* [MATERIAL PROVIDED]
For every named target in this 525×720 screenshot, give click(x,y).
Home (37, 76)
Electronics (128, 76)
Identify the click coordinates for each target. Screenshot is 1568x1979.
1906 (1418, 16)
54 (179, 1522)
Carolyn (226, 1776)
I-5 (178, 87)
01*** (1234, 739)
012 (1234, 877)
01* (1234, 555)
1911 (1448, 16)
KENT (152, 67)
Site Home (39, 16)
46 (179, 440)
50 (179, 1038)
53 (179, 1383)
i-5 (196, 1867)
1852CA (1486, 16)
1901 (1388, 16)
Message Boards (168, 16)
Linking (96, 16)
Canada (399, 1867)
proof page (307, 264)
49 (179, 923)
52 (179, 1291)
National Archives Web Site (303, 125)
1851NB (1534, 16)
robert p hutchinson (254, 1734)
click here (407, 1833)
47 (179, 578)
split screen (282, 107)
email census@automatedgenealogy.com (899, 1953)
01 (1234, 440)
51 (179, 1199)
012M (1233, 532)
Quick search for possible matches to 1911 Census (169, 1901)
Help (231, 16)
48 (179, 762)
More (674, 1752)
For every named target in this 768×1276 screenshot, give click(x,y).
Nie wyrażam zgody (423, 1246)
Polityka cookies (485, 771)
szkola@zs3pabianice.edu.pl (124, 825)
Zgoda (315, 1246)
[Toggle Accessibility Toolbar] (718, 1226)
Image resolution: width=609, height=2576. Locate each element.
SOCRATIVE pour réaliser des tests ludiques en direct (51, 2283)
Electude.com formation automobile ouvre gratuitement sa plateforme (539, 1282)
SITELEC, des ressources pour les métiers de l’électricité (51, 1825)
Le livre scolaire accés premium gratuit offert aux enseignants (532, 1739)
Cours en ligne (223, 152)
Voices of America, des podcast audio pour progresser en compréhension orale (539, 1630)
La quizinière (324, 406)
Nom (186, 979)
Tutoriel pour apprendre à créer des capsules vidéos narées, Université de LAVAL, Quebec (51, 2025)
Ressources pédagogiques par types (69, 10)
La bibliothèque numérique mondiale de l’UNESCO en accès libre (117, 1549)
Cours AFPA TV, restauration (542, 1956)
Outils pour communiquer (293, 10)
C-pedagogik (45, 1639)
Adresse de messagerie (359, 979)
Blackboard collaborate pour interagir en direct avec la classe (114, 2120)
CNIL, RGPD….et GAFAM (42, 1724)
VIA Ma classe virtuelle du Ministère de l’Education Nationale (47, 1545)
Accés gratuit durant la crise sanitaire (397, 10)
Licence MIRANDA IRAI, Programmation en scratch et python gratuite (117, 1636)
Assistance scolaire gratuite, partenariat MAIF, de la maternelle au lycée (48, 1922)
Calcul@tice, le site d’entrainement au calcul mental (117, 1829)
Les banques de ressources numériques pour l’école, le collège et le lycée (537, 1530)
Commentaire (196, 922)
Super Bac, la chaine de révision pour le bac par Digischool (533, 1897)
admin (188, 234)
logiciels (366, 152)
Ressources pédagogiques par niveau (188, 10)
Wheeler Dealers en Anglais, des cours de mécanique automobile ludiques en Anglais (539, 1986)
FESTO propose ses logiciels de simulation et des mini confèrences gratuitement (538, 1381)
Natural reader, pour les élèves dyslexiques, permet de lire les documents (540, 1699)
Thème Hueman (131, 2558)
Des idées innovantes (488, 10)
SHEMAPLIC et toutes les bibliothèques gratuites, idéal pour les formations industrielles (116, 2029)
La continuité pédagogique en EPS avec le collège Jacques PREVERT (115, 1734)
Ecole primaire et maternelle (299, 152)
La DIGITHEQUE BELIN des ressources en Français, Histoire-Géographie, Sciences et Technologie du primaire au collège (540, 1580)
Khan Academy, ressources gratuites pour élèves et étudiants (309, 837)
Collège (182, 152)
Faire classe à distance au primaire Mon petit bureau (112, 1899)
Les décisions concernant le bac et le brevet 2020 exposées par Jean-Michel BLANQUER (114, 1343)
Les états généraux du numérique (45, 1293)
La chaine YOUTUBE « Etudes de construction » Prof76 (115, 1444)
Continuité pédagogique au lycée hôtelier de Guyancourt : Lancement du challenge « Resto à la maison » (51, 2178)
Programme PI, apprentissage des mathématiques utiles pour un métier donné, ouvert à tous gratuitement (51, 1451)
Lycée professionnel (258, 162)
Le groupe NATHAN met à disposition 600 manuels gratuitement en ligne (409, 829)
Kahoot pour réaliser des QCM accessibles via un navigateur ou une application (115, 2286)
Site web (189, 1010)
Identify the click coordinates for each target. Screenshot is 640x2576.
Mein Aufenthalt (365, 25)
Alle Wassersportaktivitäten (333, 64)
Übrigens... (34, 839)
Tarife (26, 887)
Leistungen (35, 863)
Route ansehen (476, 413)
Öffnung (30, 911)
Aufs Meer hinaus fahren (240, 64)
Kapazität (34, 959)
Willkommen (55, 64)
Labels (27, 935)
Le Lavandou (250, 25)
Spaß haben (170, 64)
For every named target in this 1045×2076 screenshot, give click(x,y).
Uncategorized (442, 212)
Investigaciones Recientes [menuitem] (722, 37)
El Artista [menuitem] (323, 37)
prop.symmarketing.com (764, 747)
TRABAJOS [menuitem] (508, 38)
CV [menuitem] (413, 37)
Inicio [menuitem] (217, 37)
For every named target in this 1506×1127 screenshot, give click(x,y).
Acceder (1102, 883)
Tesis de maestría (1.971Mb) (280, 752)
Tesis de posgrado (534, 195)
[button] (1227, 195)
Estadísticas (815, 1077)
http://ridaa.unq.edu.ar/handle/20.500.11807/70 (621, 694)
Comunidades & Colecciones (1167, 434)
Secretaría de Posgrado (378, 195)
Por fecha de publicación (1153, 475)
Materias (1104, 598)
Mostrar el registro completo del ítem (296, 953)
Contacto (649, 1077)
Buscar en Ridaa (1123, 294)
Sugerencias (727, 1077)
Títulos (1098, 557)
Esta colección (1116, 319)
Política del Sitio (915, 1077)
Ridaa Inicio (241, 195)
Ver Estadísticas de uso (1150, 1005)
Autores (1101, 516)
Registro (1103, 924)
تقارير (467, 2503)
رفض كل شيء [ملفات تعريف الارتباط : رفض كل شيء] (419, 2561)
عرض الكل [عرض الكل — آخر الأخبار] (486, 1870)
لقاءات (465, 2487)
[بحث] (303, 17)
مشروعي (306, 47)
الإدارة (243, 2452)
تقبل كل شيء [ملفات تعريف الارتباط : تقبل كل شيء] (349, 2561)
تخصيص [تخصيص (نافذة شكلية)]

* [TASK DETAILS] Retype only the stretch of lines above starting at the one with "01* (1234, 555)" and stopping at the one with "Polityka cookies (485, 771)", exactly as written, with both kept.

* [PROBLEM SOLUTION]
01* (1234, 555)
1911 (1448, 16)
KENT (152, 67)
Site Home (39, 16)
46 (179, 440)
50 (179, 1038)
53 (179, 1383)
i-5 (196, 1867)
1852CA (1486, 16)
1901 (1388, 16)
Message Boards (168, 16)
Linking (96, 16)
Canada (399, 1867)
proof page (307, 264)
49 (179, 923)
52 (179, 1291)
National Archives Web Site (303, 125)
1851NB (1534, 16)
robert p hutchinson (254, 1734)
click here (407, 1833)
47 (179, 578)
split screen (282, 107)
email census@automatedgenealogy.com (899, 1953)
01 (1234, 440)
51 (179, 1199)
012M (1233, 532)
Quick search for possible matches to 1911 Census (169, 1901)
Help (231, 16)
48 (179, 762)
More (674, 1752)
For every named target in this 768×1276 screenshot, give click(x,y).
Nie wyrażam zgody (423, 1246)
Polityka cookies (485, 771)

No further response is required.